[Opening Input section]
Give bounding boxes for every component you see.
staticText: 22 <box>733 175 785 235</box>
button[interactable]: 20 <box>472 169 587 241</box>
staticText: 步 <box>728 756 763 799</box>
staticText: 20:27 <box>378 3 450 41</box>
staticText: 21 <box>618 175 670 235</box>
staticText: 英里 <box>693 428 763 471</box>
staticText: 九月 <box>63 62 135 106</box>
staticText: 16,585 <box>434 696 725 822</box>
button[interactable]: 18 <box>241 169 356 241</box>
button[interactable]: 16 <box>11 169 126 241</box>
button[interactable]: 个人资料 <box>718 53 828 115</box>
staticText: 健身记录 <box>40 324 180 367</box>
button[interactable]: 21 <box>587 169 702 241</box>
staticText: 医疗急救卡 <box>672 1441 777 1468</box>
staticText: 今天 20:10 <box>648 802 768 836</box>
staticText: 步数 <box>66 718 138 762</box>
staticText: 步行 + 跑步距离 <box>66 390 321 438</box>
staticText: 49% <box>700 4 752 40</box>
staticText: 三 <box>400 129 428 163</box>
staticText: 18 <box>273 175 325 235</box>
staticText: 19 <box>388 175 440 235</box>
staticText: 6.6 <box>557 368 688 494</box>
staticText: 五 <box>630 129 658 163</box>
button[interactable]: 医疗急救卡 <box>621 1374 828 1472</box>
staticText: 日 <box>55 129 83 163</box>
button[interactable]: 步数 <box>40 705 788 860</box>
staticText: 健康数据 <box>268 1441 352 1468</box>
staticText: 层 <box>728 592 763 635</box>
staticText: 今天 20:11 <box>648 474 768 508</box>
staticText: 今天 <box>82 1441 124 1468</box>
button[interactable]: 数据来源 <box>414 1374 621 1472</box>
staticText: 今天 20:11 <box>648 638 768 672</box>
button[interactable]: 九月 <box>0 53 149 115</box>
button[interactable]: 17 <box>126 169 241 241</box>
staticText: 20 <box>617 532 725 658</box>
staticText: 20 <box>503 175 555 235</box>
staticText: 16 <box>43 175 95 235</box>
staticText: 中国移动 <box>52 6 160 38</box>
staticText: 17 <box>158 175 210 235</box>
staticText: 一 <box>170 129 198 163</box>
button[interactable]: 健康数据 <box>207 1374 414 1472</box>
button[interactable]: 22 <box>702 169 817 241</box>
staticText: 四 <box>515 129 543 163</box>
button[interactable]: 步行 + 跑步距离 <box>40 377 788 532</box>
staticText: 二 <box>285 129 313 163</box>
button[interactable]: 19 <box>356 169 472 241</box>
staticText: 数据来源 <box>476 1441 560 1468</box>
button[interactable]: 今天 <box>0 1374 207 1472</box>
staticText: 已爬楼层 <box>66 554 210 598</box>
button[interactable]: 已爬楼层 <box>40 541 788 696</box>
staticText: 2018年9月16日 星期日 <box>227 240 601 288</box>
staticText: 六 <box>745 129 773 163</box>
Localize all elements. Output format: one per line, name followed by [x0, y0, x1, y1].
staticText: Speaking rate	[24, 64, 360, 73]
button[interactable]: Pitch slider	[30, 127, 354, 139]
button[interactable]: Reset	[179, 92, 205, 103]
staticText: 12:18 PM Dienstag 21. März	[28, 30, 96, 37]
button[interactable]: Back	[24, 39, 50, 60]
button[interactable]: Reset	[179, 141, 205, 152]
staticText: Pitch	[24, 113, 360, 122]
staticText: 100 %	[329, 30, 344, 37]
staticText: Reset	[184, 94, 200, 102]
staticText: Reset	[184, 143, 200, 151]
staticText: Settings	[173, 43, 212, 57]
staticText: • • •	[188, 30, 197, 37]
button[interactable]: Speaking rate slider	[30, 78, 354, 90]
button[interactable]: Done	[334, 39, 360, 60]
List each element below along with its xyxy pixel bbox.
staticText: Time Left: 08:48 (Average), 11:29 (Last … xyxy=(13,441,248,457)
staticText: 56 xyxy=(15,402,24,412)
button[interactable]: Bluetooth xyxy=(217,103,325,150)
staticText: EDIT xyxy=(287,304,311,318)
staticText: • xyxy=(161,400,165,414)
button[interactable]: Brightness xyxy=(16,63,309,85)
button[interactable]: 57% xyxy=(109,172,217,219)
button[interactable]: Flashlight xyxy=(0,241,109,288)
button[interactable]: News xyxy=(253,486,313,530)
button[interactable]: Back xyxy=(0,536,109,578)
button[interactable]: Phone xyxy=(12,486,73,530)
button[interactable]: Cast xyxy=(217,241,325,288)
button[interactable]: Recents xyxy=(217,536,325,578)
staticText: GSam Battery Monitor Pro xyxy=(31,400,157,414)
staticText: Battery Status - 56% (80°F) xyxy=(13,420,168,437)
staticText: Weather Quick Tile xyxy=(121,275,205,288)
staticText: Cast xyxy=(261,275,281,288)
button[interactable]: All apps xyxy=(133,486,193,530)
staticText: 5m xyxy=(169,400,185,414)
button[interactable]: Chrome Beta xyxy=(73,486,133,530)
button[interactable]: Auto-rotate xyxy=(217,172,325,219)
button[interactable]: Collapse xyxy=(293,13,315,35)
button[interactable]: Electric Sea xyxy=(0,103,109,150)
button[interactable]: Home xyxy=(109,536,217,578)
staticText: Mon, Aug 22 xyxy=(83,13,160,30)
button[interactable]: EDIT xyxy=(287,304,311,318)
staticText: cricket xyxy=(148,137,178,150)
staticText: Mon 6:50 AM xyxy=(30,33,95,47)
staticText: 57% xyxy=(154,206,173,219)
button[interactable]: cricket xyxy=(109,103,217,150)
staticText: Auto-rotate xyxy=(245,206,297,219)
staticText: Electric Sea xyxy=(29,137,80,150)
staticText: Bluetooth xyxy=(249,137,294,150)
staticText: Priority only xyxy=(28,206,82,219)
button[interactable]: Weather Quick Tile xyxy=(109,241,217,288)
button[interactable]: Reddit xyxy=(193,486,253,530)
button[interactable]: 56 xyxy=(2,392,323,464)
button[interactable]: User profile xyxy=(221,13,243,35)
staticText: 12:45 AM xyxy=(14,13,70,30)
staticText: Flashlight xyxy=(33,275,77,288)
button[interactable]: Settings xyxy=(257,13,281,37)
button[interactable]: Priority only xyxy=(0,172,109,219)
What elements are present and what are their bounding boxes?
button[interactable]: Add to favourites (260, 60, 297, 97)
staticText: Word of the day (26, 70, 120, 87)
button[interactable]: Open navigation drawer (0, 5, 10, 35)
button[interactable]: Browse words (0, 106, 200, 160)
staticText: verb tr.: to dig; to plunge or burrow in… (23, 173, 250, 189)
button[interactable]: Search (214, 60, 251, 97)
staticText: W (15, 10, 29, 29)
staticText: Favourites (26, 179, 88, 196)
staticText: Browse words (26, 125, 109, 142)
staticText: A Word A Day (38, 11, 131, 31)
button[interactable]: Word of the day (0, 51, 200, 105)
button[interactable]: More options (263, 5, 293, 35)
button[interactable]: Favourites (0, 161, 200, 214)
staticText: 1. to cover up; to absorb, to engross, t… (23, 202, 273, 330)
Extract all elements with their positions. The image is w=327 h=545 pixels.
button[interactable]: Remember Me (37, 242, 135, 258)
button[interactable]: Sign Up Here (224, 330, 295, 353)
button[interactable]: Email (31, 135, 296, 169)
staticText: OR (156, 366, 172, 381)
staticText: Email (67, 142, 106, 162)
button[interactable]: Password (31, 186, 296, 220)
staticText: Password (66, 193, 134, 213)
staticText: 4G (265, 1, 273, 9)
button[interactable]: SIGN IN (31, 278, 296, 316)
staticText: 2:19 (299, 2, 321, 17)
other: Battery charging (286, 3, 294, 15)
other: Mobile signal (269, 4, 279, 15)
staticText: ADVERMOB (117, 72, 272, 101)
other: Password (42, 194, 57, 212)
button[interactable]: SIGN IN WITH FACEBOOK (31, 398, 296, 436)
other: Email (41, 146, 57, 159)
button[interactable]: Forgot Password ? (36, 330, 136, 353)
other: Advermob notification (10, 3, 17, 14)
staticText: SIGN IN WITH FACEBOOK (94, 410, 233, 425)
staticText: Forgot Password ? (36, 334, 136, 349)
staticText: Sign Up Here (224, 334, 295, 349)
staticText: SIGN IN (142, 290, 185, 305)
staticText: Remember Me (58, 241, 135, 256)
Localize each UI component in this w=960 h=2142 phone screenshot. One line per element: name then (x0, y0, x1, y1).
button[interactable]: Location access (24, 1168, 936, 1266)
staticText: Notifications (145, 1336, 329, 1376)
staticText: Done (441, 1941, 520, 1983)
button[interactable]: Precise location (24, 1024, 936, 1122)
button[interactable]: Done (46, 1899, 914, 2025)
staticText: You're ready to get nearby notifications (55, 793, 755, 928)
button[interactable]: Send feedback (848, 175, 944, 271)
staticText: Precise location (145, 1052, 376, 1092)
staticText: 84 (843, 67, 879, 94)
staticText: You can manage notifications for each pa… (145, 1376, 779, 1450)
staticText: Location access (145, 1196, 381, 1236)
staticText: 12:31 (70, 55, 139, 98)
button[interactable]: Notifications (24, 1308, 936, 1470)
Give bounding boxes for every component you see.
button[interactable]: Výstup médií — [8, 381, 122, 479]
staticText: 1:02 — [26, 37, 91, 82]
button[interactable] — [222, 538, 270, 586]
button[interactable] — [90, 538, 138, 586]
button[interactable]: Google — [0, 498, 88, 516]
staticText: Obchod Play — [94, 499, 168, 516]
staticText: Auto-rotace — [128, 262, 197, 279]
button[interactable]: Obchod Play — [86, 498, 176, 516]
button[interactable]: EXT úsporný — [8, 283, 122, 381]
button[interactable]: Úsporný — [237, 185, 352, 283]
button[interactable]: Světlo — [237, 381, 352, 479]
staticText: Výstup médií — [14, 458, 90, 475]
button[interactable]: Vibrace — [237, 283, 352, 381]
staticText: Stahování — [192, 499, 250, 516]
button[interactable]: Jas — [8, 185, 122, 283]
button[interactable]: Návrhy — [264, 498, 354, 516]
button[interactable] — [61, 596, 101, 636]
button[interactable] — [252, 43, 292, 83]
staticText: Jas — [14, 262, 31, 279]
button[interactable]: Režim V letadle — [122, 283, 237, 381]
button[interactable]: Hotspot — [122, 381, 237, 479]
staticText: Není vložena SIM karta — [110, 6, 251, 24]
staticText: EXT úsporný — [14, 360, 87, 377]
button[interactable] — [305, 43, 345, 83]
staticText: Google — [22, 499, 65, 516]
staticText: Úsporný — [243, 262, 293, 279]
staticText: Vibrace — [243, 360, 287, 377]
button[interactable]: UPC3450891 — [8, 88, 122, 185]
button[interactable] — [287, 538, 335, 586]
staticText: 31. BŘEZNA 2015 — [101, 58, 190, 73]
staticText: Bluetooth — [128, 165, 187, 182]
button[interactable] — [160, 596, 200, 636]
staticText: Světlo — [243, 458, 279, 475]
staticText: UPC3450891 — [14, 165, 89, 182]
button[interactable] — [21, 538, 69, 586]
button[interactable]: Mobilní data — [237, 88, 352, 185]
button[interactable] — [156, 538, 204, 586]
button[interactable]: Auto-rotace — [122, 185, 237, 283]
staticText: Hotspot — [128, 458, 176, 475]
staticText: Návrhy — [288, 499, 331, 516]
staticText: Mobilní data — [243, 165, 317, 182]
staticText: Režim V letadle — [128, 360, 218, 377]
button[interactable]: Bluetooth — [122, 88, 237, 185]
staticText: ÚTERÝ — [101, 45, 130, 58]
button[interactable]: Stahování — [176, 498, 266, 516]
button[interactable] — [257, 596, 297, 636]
[Closing Input section]
- [Exercise objective]:
Looking over the records, find each line with the word "Hotspot" and copy it.

- [Exercise answer]:
button[interactable]: Hotspot — [122, 381, 237, 479]
staticText: Hotspot — [128, 458, 176, 475]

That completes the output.